One specific challenge (also strength) arising from the Infections data is that multiple events occur at different time points, including updated vital sign measurements, laboratory tests and events of interest, e.g. a bloodstream infection, a list of operations, an Intensive Care Unit (ICU) stay, and particular diagnostic/procedure codes.

These events are typically analysed by the time-to-event (also called "survival") analysis that is widely used in clinical research, where the Cox model remains popular. Recent advances in ML have provided unprecedented research opportunities for furthering survival analysis. For example, the "dynamic time-to-event analysis" is well suited to overcome the challenge with the Infections data, because it allows the model to dynamically update its predictions based on events that occur at multiple time points.


Candidates will acquire research skills through regular supervisory meetings, and by attending relevant seminars, courses, workshops. The student will learn how to handle and analyse large-scale epidemiological data, and how to interpret ongoing findings and subsequently explore potential methodologies. 

Candidates will be able to access the Infections in Oxfordshire Research Database (IORD) datasets that cover approximately 600k people, providing comprehensive electronic healthcare data from patients attending hospitals in Oxfordshire.

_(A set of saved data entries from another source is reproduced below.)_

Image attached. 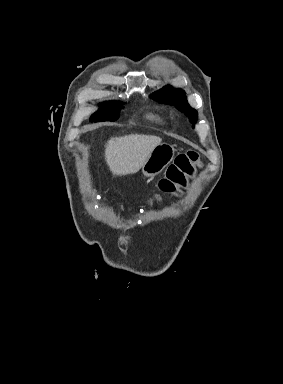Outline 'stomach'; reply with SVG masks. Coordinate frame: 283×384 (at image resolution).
I'll return each mask as SVG.
<instances>
[{
    "mask_svg": "<svg viewBox=\"0 0 283 384\" xmlns=\"http://www.w3.org/2000/svg\"><path fill=\"white\" fill-rule=\"evenodd\" d=\"M175 150L170 144H158L149 154L144 166H142V174L146 178H154L160 174L174 158Z\"/></svg>",
    "mask_w": 283,
    "mask_h": 384,
    "instance_id": "obj_1",
    "label": "stomach"
}]
</instances>
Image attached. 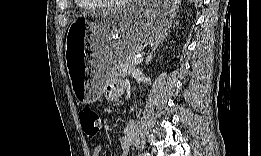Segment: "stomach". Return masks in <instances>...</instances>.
Segmentation results:
<instances>
[{
    "mask_svg": "<svg viewBox=\"0 0 261 156\" xmlns=\"http://www.w3.org/2000/svg\"><path fill=\"white\" fill-rule=\"evenodd\" d=\"M177 6L170 1L130 2L123 7L78 18L69 27L65 57L77 100L100 98L114 59L134 55L170 27ZM90 45L91 59L77 62L75 48Z\"/></svg>",
    "mask_w": 261,
    "mask_h": 156,
    "instance_id": "stomach-1",
    "label": "stomach"
}]
</instances>
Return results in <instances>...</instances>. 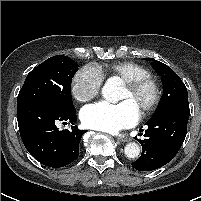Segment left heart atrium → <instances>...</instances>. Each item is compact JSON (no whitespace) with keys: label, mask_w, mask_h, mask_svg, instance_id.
<instances>
[{"label":"left heart atrium","mask_w":201,"mask_h":201,"mask_svg":"<svg viewBox=\"0 0 201 201\" xmlns=\"http://www.w3.org/2000/svg\"><path fill=\"white\" fill-rule=\"evenodd\" d=\"M81 121L90 129L107 133L118 131L135 125L139 119V111L129 101L117 104L98 102L81 110Z\"/></svg>","instance_id":"1"}]
</instances>
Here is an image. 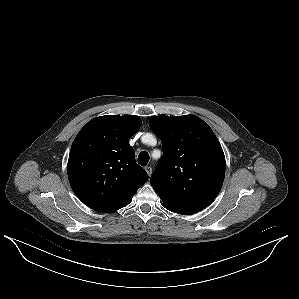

There may be opportunities to work with external partners and/or on different datasets. For example, candidates can access the publicly-available datasets via the 'Physionet' resource, if needed.


Candidates should have postgraduate training in statistics/mathematics/machine learning, or equivalent mathematical background. 

Proficiency with statistical language R and machine learning (Python/tensorflow/pytorch) is required; strong programming skills are essential. Students are expected to document their ongoing findings with clarity, and publish 2-3 articles as the lead author in peer-reviewed scientific journals by the end of their DPhil.